▶ [Task to carry out]: Using the data beneath this instruction, retype only the lines from the one that contains "Wrap output in" down to the one that contains "See the attached", both included, exactly as they appear.

▶ [Task data]:
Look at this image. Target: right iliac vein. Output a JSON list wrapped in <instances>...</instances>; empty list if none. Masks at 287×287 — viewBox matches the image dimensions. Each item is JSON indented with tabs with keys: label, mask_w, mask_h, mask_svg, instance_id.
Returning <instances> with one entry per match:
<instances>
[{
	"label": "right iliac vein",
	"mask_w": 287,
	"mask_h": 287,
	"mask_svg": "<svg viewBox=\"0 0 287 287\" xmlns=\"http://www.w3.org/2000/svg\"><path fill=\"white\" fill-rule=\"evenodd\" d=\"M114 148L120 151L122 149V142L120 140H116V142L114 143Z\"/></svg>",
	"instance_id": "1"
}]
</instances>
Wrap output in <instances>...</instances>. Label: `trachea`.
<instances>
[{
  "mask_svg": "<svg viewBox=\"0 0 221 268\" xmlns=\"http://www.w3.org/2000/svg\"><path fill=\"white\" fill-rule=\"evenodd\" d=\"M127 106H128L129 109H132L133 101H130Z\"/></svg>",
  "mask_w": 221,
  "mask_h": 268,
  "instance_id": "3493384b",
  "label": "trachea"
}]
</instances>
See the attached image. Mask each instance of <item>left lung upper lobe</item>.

* * *

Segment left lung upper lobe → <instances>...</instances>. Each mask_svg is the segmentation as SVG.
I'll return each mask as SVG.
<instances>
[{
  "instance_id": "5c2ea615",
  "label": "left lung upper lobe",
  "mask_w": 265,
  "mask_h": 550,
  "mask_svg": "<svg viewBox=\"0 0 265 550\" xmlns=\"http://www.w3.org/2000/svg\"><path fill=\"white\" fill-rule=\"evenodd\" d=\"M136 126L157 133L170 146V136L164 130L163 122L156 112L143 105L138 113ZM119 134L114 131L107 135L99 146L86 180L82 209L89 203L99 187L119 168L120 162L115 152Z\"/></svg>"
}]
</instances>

==

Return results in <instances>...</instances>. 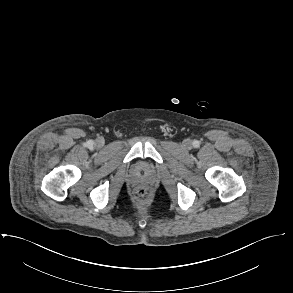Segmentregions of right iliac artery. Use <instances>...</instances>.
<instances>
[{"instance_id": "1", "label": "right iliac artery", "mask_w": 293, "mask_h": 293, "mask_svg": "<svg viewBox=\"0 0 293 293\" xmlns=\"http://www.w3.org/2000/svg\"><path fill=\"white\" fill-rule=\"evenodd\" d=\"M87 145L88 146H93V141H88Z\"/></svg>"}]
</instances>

▶ [Reply to the task]:
Wrap output in <instances>...</instances>. Label: `trachea`.
<instances>
[{
  "mask_svg": "<svg viewBox=\"0 0 221 268\" xmlns=\"http://www.w3.org/2000/svg\"><path fill=\"white\" fill-rule=\"evenodd\" d=\"M127 106H128L129 109H132L133 101H130Z\"/></svg>",
  "mask_w": 221,
  "mask_h": 268,
  "instance_id": "3493384b",
  "label": "trachea"
}]
</instances>
See the attached image. Mask each instance of <item>left lung upper lobe</item>.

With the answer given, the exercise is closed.